Power & Root Functions

  1. Figure out which value(s) of \(x\) satisfy each of the following algebraic equations. Express those values as decimals rounded to three figures.

    \( x^{1.23} = 17\)
    \( x \approx 10.008 \)
    \( x^{\frac{1}{5}} = 1.2345\)
    \(x \approx 2.867\)
    \( \sqrt{x+3}=-2 \)
    \(x=1 \)
    \( \sqrt[4]{x^{5}}-3 = 7\)
    \(x \approx 6.310 \)
    \( 7\sqrt[3]{2x-1} = 50\)
    \( x \approx 182.716\)
    \( 1 = 2.8(1+3x)^{4.14} \)
    \(x \approx -0.073\)
  2. Solve the following equation for \(c.\)
    \(\displaystyle x = \frac{-b + \sqrt{b^2 - 4ac}}{2a} \)
  3. For an investment of \(P\) dollars growing at an annual interest rate of \(r\) that is compounded monthly, this following formula relates the value \(S\) of the investment after \(t\) years. \[ S = P\left(1 + \frac{r}{12}\right)^{12t} \]
    1. Solve the formula for \(r\).
    2. If you have $10,000 and would like to invest it to earn $1,475.22 in interest after two years, what annual interest rate should you look for?
  4. The wind chill index is a measurement of how cold it feels outside due to the effects of the wind whipping away surface heat from your body. During cold weather, this is the “feels like” temperature that meteorologist list in weather reports. According to the National Weather Service, the following formula relates the wind chill index \(W\) with the wind velocity \(v\) (mph) and ambient air temperature \(t\) (°F). \[ W = 35.74 + 0.6215t - (35.75 - 0.4275t)v^{0.16} \]
    1. For a fixed temperature \(t\) you can write the windchill as a function of the wind velocity, \(W(v)\). Write down a formula for \(W(v)\) for an ambient air temperature of 45°F.
    2. Using your formula for \(W(v),\) calculate how cold it feels like due to windchill on a 45°F day when the wind is gusting up to 40mph.
    3. On a 45°F day, how fast does the wind need to be blowing to make it feels like it’s 32°F?
    4. Look up the current temperature and max wind speed for today to calculate how cold it “feels like” outside due to wind chill.
  5. In the production of a plumbus, there are two main raw materials that are required: absidian and borron. It turns out that the number of units of absidian required to produce the plumbus varies directly with the cube of the amount of borron (in pounds) that is required.

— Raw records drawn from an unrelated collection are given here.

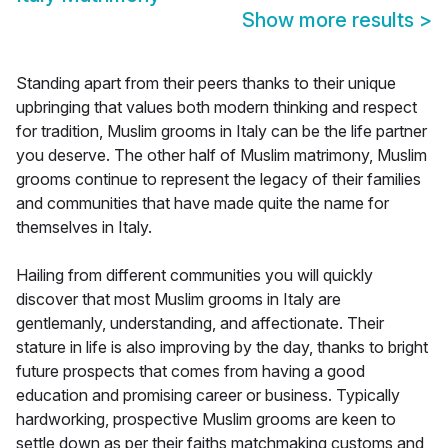
Show more results
>
Standing apart from their peers thanks to their unique
upbringing that values both modern thinking and respect
for tradition, Muslim grooms in Italy can be the life partner
you deserve. The other half of Muslim matrimony, Muslim
grooms continue to represent the legacy of their families
and communities that have made quite the name for
themselves in Italy.
Hailing from different communities you will quickly
discover that most Muslim grooms in Italy are
gentlemanly, understanding, and affectionate. Their
stature in life is also improving by the day, thanks to bright
future prospects that comes from having a good
education and promising career or business. Typically
hardworking, prospective Muslim grooms are keen to
settle down as per their faiths matchmaking customs and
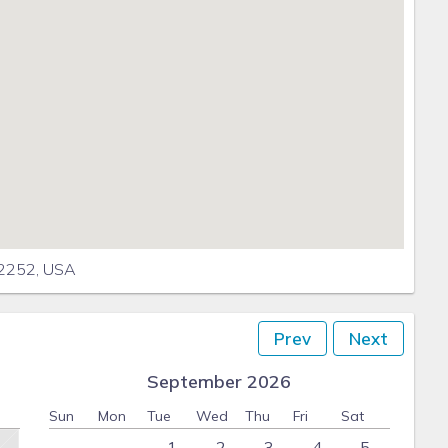
92252, USA
Prev
Next
September 2026
Sun
Mon
Tue
Wed
Thu
Fri
Sat
1
2
3
4
5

    1. Define two variables, one to represent the amount of absidian and another to represent the amount of borron. Then, recalling what it means for two quantities to vary directly, write down the equation our situation suggests.
    2. Suppose \(500\) units of absidian and 5lbs of borron are required to produce 100 plumbuses. Use this information to find out what the direct variation coefficient (usually denoted as the variable \(k\)) must be.
    3. Now that we know \(k\), we know everything. If we have 10lbs of borron lying around the plumbus factory, how many units of absidian do we need to go forage to turn it all into plumbuses?